Saved entries:
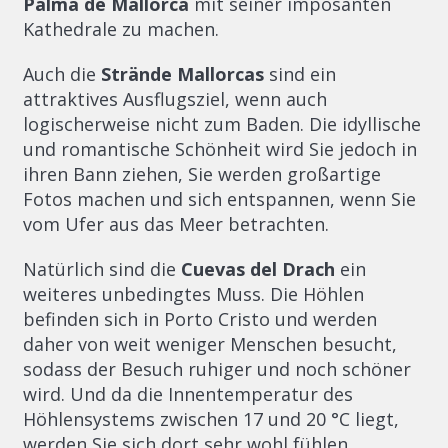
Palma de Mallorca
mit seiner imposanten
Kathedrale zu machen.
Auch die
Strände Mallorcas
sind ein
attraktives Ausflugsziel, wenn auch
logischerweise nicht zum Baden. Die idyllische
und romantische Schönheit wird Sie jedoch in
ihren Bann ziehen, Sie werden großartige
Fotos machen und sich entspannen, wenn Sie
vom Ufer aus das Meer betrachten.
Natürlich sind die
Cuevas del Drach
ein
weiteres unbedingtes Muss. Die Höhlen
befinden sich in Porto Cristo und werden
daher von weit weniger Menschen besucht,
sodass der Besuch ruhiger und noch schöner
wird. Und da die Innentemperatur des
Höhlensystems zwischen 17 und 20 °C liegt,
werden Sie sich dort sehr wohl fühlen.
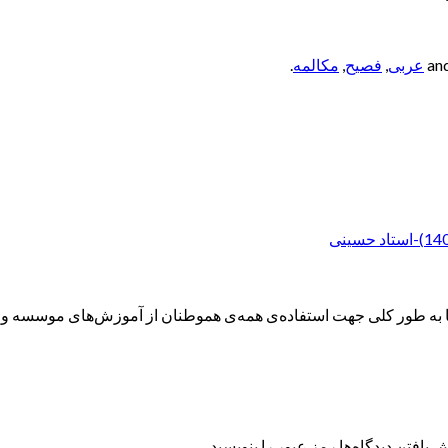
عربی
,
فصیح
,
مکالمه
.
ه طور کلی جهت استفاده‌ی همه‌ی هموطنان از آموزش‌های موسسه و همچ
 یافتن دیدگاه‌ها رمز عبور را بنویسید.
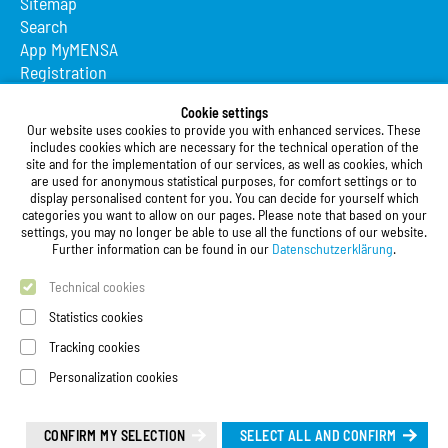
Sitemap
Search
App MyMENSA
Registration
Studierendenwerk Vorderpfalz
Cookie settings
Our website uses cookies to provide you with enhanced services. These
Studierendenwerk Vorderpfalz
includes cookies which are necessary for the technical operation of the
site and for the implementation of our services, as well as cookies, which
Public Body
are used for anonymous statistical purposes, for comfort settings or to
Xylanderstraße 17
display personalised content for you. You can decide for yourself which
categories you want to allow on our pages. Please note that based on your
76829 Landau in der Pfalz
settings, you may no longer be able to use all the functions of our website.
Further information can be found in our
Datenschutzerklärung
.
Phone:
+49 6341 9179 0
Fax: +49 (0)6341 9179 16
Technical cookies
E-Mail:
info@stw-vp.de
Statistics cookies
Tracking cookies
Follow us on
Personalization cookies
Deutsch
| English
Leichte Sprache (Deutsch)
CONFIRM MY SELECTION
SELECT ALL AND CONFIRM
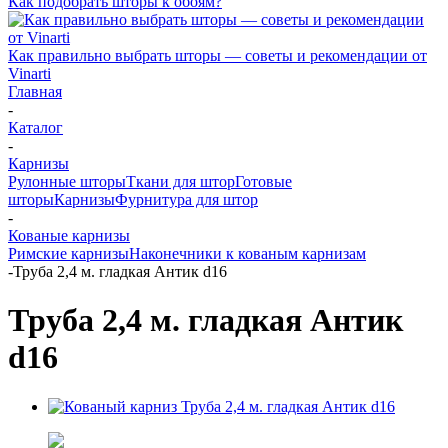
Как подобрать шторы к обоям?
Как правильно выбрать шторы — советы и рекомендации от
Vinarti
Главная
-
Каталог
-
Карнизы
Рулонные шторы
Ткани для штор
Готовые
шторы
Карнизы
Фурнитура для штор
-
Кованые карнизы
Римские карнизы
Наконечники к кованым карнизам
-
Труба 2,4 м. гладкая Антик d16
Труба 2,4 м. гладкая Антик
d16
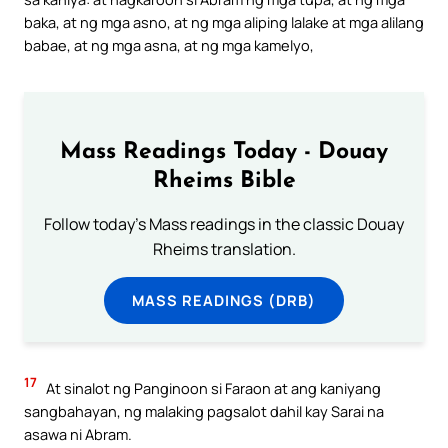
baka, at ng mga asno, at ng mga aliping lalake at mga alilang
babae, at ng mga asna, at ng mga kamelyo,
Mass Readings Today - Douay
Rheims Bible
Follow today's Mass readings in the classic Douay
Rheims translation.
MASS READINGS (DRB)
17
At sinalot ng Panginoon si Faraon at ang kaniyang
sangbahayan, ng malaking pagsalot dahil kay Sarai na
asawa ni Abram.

» Exercise brief: Skip the pictures and transcribe the rest of the records exactly.

» Response to the exercise:
Palma de Mallorca
mit seiner imposanten
Kathedrale zu machen.
Auch die
Strände Mallorcas
sind ein
attraktives Ausflugsziel, wenn auch
logischerweise nicht zum Baden. Die idyllische
und romantische Schönheit wird Sie jedoch in
ihren Bann ziehen, Sie werden großartige
Fotos machen und sich entspannen, wenn Sie
vom Ufer aus das Meer betrachten.
Natürlich sind die
Cuevas del Drach
ein
weiteres unbedingtes Muss. Die Höhlen
befinden sich in Porto Cristo und werden
daher von weit weniger Menschen besucht,
sodass der Besuch ruhiger und noch schöner
wird. Und da die Innentemperatur des
Höhlensystems zwischen 17 und 20 °C liegt,
werden Sie sich dort sehr wohl fühlen.
عربی
,
فصیح
,
مکالمه
.
ه طور کلی جهت استفاده‌ی همه‌ی هموطنان از آموزش‌های موسسه و همچ
 یافتن دیدگاه‌ها رمز عبور را بنویسید.
Sitemap
Search
App MyMENSA
Registration
Studierendenwerk Vorderpfalz
Cookie settings
Our website uses cookies to provide you with enhanced services. These
Studierendenwerk Vorderpfalz
includes cookies which are necessary for the technical operation of the
site and for the implementation of our services, as well as cookies, which
Public Body
are used for anonymous statistical purposes, for comfort settings or to
Xylanderstraße 17
display personalised content for you. You can decide for yourself which
categories you want to allow on our pages. Please note that based on your
76829 Landau in der Pfalz
settings, you may no longer be able to use all the functions of our website.
Further information can be found in our
Datenschutzerklärung
.
Phone:
+49 6341 9179 0
Fax: +49 (0)6341 9179 16
Technical cookies
E-Mail:
info@stw-vp.de
Statistics cookies
Tracking cookies
Follow us on
Personalization cookies
Deutsch
| English
Leichte Sprache (Deutsch)
CONFIRM MY SELECTION
SELECT ALL AND CONFIRM
Как подобрать шторы к обоям?
Как правильно выбрать шторы — советы и рекомендации от
Vinarti
Главная
-
Каталог
-
Карнизы
Рулонные шторы
Ткани для штор
Готовые
шторы
Карнизы
Фурнитура для штор
-
Кованые карнизы
Римские карнизы
Наконечники к кованым карнизам
-
Труба 2,4 м. гладкая Антик d16
Труба 2,4 м. гладкая Антик
d16
baka, at ng mga asno, at ng mga aliping lalake at mga alilang
babae, at ng mga asna, at ng mga kamelyo,
Mass Readings Today - Douay
Rheims Bible
Follow today's Mass readings in the classic Douay
Rheims translation.
MASS READINGS (DRB)
17
At sinalot ng Panginoon si Faraon at ang kaniyang
sangbahayan, ng malaking pagsalot dahil kay Sarai na
asawa ni Abram.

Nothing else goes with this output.